Édito de Benoît Schneckenburger publié le 25 novembre 2019 dans l’Heure du Peuple.

Les manifestations à l’appel du collectif « Nous toutes » ont réuni des dizaines et des dizaines de milliers de personnes en France le weekend dernier. Contre les violences sexistes et sexuelles elles ont dénoncé l’ampleur du problème et notamment des féminicides. Une marche ne suffit peut-être pas, mais toute lutte passe par une prise de conscience. Et en l’occurrence rendre visibles les violences participe de leur traitement, le silence et l’ignorance en accentuant les effets. Les rapports sur l’incurie de L’État commencent à évaluer les défauts de traitement institutionnels qui expliquent que tant de meurtres soient perpétués alors que des plaintes avaient été déposées auparavant. Il faut désormais passer de la marche des citoyen·nes aux mesures politiques.

Il y a un an le début du mouvement des gilets jaunes a aussi permis une prise de conscience, celle de la situation des classes populaires et moyennes paupérisées, invisibilisées. Le Gilet Jaune, censé initialement rendre visible les personnes en difficulté sur le côté de la route a rendu visibles les conditions de vie d’une part importante de la population. Las, après les quelques mesures symboliques prises par un gouvernement paniqué devant l’ampleur de la révolte, ce dernier a choisi d’éteindre la mobilisation par la répression. Le mouvement pourtant ne s’arrête pas, la colère couve et pourrait ressurgir de nouveau car rien ne s’est amélioré : ni les salaires, ni les services publics de proximité, ni les transports.
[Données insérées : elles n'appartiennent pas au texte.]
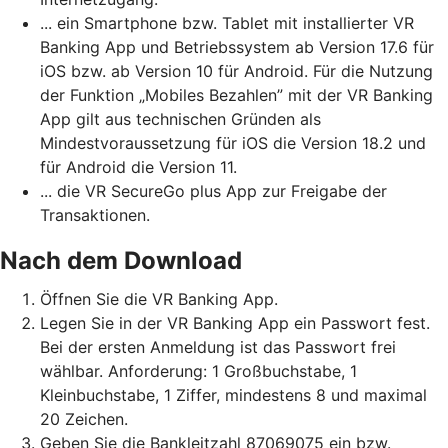
... ein Smartphone bzw. Tablet mit installierter VR
Banking App und Betriebssystem ab Version 17.6 für
iOS bzw. ab Version 10 für Android. Für die Nutzung
der Funktion „Mobiles Bezahlen” mit der VR Banking
App gilt aus technischen Gründen als
Mindestvoraussetzung für iOS die Version 18.2 und
für Android die Version 11.
... die VR SecureGo plus App zur Freigabe der
Transaktionen.
Nach dem Download
Öffnen Sie die VR Banking App.
Legen Sie in der VR Banking App ein Passwort fest.
Bei der ersten Anmeldung ist das Passwort frei
wählbar. Anforderung: 1 Großbuchstabe, 1
Kleinbuchstabe, 1 Ziffer, mindestens 8 und maximal
20 Zeichen.
Geben Sie die Bankleitzahl 87069075 ein bzw.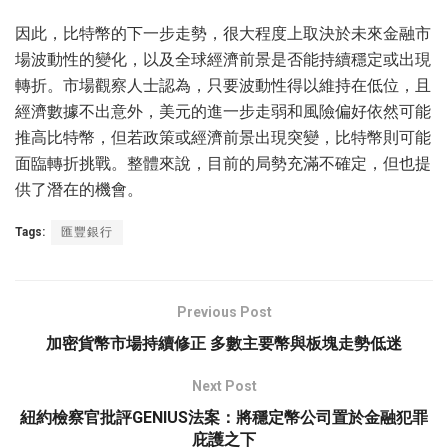
因此，比特幣的下一步走勢，很大程度上取決於未來金融市
場波動性的變化，以及全球經濟前景是否能持續穩定或出現
轉折。市場觀察人士認為，只要波動性得以維持在低位，且
經濟數據不出意外，美元的進一步走弱和風險偏好依然可能
推高比特幣，但若政策或經濟前景出現突變，比特幣則可能
面臨轉折挑戰。整體來說，目前的局勢充滿不確定，但也提
供了潛在的機會。
Tags:
匯豐銀行
Previous Post
加密貨幣市場持續修正 多數主要幣與板塊走勢低迷
Next Post
紐約檢察官批評GENIUS法案：將穩定幣公司置於金融犯罪
庇護之下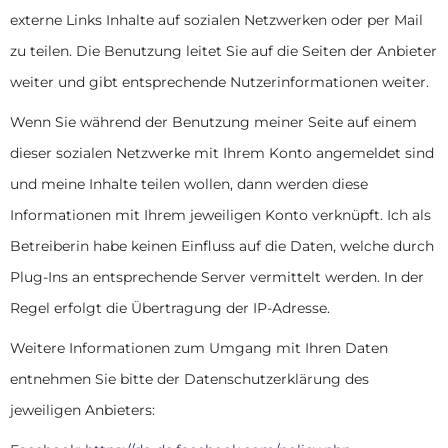
externe Links Inhalte auf sozialen Netzwerken oder per Mail
zu teilen. Die Benutzung leitet Sie auf die Seiten der Anbieter
weiter und gibt entsprechende Nutzerinformationen weiter.
Wenn Sie während der Benutzung meiner Seite auf einem
dieser sozialen Netzwerke mit Ihrem Konto angemeldet sind
und meine Inhalte teilen wollen, dann werden diese
Informationen mit Ihrem jeweiligen Konto verknüpft. Ich als
Betreiberin habe keinen Einfluss auf die Daten, welche durch
Plug-Ins an entsprechende Server vermittelt werden. In der
Regel erfolgt die Übertragung der IP-Adresse.
Weitere Informationen zum Umgang mit Ihren Daten
entnehmen Sie bitte der Datenschutzerklärung des
jeweiligen Anbieters:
Le 5 décembre commence une autre bataille. La défense du système de retraites passe aussi par la pédagogie. Il faut rappeler le projet mûri avant-guerre par des décennies de mobilisations ouvrières, qui repose sur la solidarité contre les appétits des assurances qui n’attendent que sa dégradation pour vendre des complémentaires réservées aux happy fews de la mondialisation. Face au flou soigneusement entretenu par le gouvernement, il faut convaincre que son projet conduira à devoir travailler plus longtemps, pour gagner moins, et que les femmes seront les plus touchées. Le mantra du coût des retraites sert de seul argument, et il ne pose jamais la question de la répartition du capital et du travail dans le financement de la protection sociale. La grève qui commence le 5 décembre doit permettre la convergence de toutes celles et ceux qui, dans le privé comme le public, dans la santé comme le rail, gilets jaunes et jeunesse précarisée, n’ont d’autre choix que de refuser la casse des services publics et des statuts. Cette indignation est nécessaire et inévitable. Travaillons à la faire mûrir : c’est la bataille centrale du moment. Il faudra la défendre contre toutes les tentatives de délégitimation.